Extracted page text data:

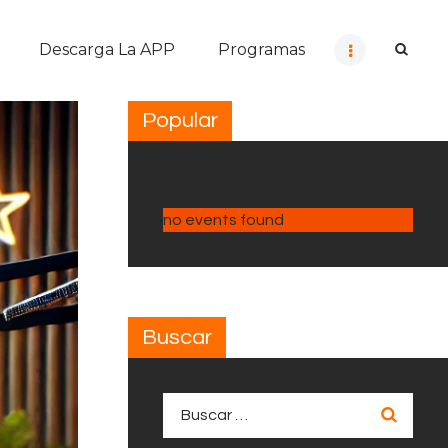
Descarga La APP
Programas
Popular
no events found
Buscar
Buscar:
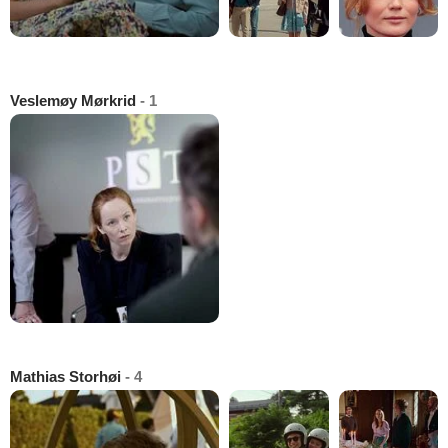
Veslemøy Mørkrid
- 1
Mathias Storhøi
- 4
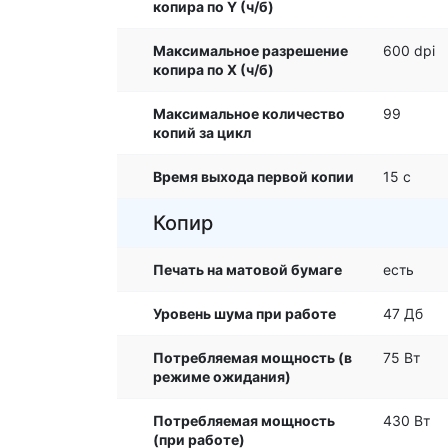
копира по Y (ч/б)
Максимальное разрешение
600 dpi
копира по X (ч/б)
Максимальное количество
99
копий за цикл
Время выхода первой копии
15 с
Копир
Печать на матовой бумаге
есть
Уровень шума при работе
47 Дб
Потребляемая мощность (в
75 Вт
режиме ожидания)
Потребляемая мощность
430 Вт
(при работе)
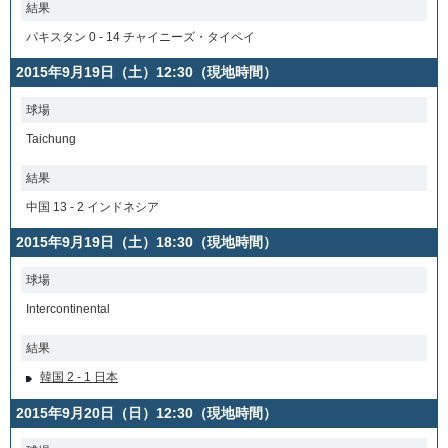
結果
パキスタン 0 - 14 チャイニーズ・タイペイ
2015年9月19日（土）12:30（現地時間）
球場
Taichung
結果
中国 13 - 2 インドネシア
2015年9月19日（土）18:30（現地時間）
球場
Intercontinental
結果
韓国 2 - 1 日本
2015年9月20日（日）12:30（現地時間）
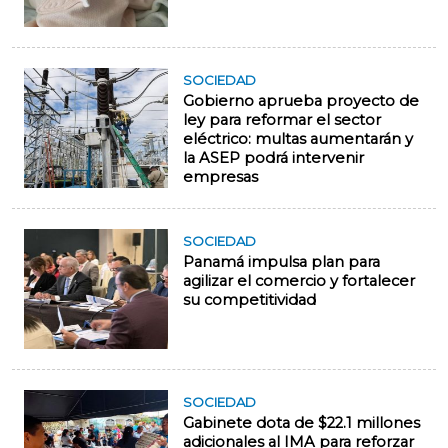
SOCIEDAD
Gobierno aprueba proyecto de
ley para reformar el sector
eléctrico: multas aumentarán y
la ASEP podrá intervenir
empresas
SOCIEDAD
Panamá impulsa plan para
agilizar el comercio y fortalecer
su competitividad
SOCIEDAD
Gabinete dota de $22.1 millones
adicionales al IMA para reforzar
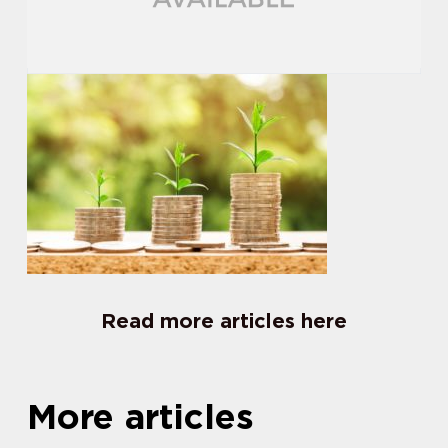
Read more articles here
More articles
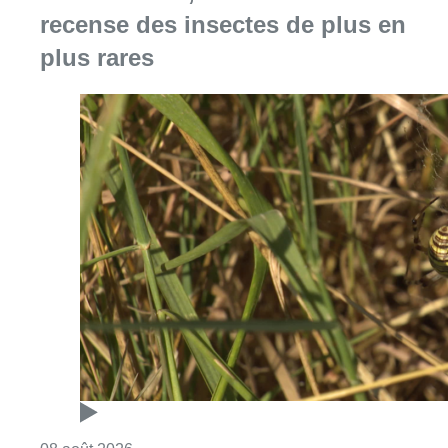
recense des insectes de plus en
plus rares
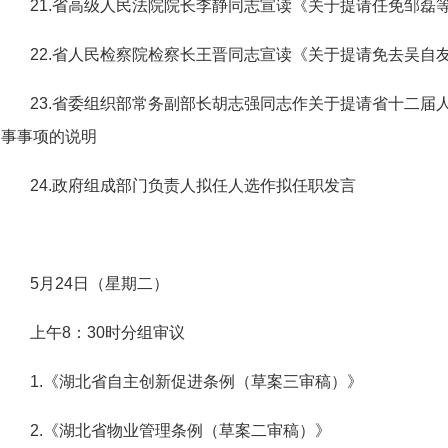
21.省高级人民法院院长李静同志宣读《关于提请任免邹磊
22.省人民检察院检察长王晋同志宣读《关于提请免去吴自
23.省委组织部常务副部长胡志强同志作关于提请省十二届
事事项的说明
24.政府组成部门负责人拟任人选作拟任职发言
5月24日（星期二）
上午8：30时分组审议
1.《湖北省自主创新促进条例（草案三审稿）》
2.《湖北省物业管理条例（草案二审稿）》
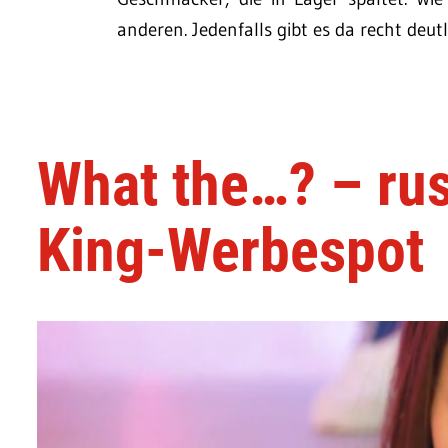
anderen. Jedenfalls gibt es da recht deut
What the…? – rus
King-Werbespot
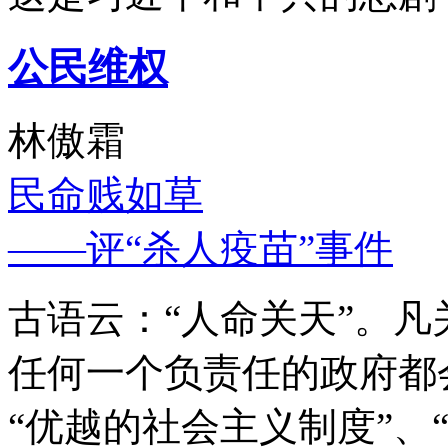
公民维权
林傲霜
民命贱如草
——评“杀人疫苗”事件
古语云：“人命关天”。
任何一个负责任的政府都
“优越的社会主义制度”、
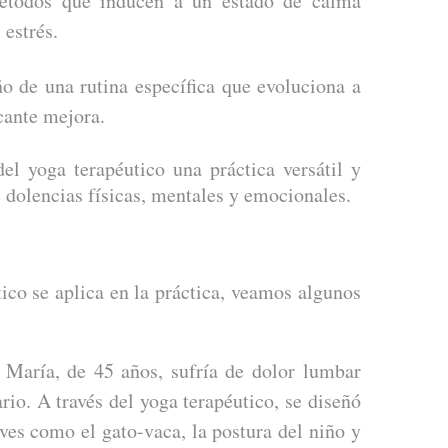
todos que inducen a un estado de calma
 estrés.
o de una rutina específica que evoluciona a
cante mejora.
el yoga terapéutico una práctica versátil y
 dolencias físicas, mentales y emocionales.
tico se aplica en la práctica, veamos algunos
María, de 45 años, sufría de dolor lumbar
rio. A través del yoga terapéutico, se diseñó
aves como el gato-vaca, la postura del niño y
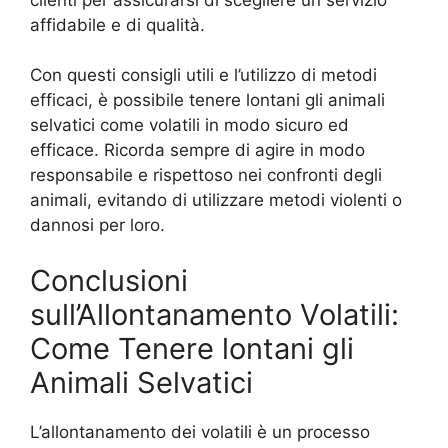
affidabile e di qualità.
Con questi consigli utili e l’utilizzo di metodi
efficaci, è possibile tenere lontani gli animali
selvatici come volatili in modo sicuro ed
efficace. Ricorda sempre di agire in modo
responsabile e rispettoso nei confronti degli
animali, evitando di utilizzare metodi violenti o
dannosi per loro.
Conclusioni
sull’Allontanamento Volatili:
Come Tenere lontani gli
Animali Selvatici
L’allontanamento dei volatili è un processo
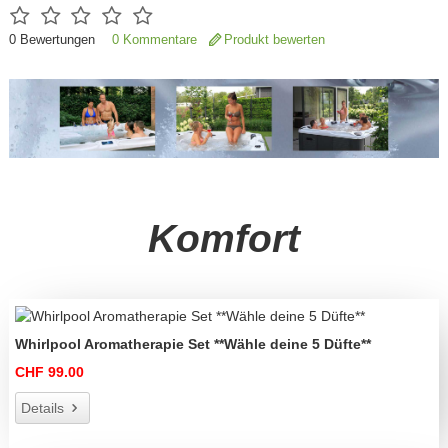
0
Bewertungen
0 Kommentare
Produkt bewerten
Komfort
Whirlpool Aromatherapie Set **Wähle deine 5 Düfte**
CHF 99.00
Details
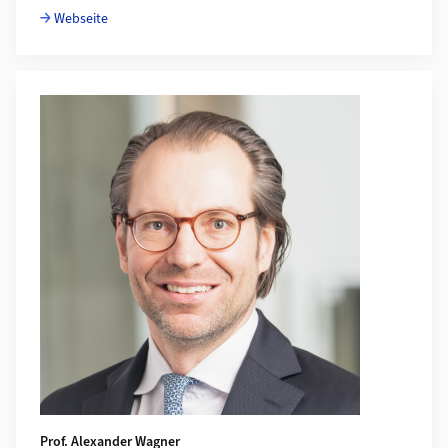
Webseite
Prof. Alexander Wagner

Exercise description: Find all the lines with "yoga" in the data and copy them.

Response for this exercise:
el yoga terapéutico una práctica versátil y
rio. A través del yoga terapéutico, se diseñó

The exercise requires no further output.